IUPAC-InChI / InChI

Main InChI repository
MIT License
60 stars 7 forks source link

v1.07 no longer seems to work in multiple threads #39

Open greglandrum opened 1 month ago

greglandrum commented 1 month ago

I just tried to get v1.07 working within the RDKit and immediately ran into the problem that our tests which attempt to use the InChI code from multiple threads simultaneously now fail.

The failure mode is that I start getting bad values (empty InChIs) or a seg fault at some point during execution. This does not happen if I run the same test with the number of threads set to 1, and it still happens even if I call the RDKit's "MolBlockToInChI" function, which is a thin wrapper around MakeINCHIFromMolfileText(), so this doesn't seem to be something in the way we're using the InChI library. But, then again, it's multi-threaded stuff, so who knows?

Is there something extra that now needs to be done from client code in order to safely use the code from mulitple threads or is this a regression in the InChI code itself?

In case you're curious, the specific test that's failing is this one: https://github.com/rdkit/rdkit/blob/master/External/INCHI-API/test.cpp#L65

JanCBrammer commented 1 month ago

@greglandrum, thanks for the issue. Which InChI version was used to run those tests before / that didn't fail the multithreading?
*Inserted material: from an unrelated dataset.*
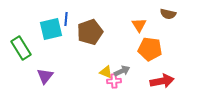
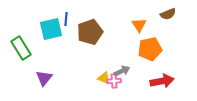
brown semicircle: rotated 35 degrees counterclockwise
orange pentagon: rotated 20 degrees counterclockwise
yellow triangle: moved 2 px left, 6 px down
purple triangle: moved 1 px left, 2 px down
Looking at https://github.com/rdkit/rdkit/blob/3d972a9e2f9ef097a36c4cf09334e898c69f16c1/External/INCHI-API/download-inchi.sh#L55 it seems that v1.05 is the last known good version?

greglandrum commented 1 month ago

@JanCBrammer Yes, we use v1.05 now.

JanCBrammer commented 1 month ago

Any chance you could try with v1.06? I.e., we could start by bisecting versions before bisecting the commits from v1.06 to v1.07.

greglandrum commented 1 month ago

Any chance you could try with v1.06? I.e., we could start by bisecting versions before bisecting the commits from v1.06 to v1.07.

Sorry I mis-spoke: we are actually using v1.06, not v1.05

JanCBrammer commented 1 month ago

we are actually using v1.06, not v1.05

Nice, then we'll bisect the commits between v1.06 and v1.07 using https://github.com/rdkit/rdkit/blob/3d972a9e2f9ef097a36c4cf09334e898c69f16c1/External/INCHI-API/test.cpp#L65. Keeping you in the loop.

JanCBrammer commented 1 month ago

@greglandrum, I could replicate the issue as follows. When running RDBASE=$PWD/.. PYTHONPATH=$RDBASE LD_LIBRARY_PATH=$RDBASE/lib:$LD_LIBRARY_PATH ctest -R testInchi with v1.07 (git checkout v1.07.0) I get (across multiple runs)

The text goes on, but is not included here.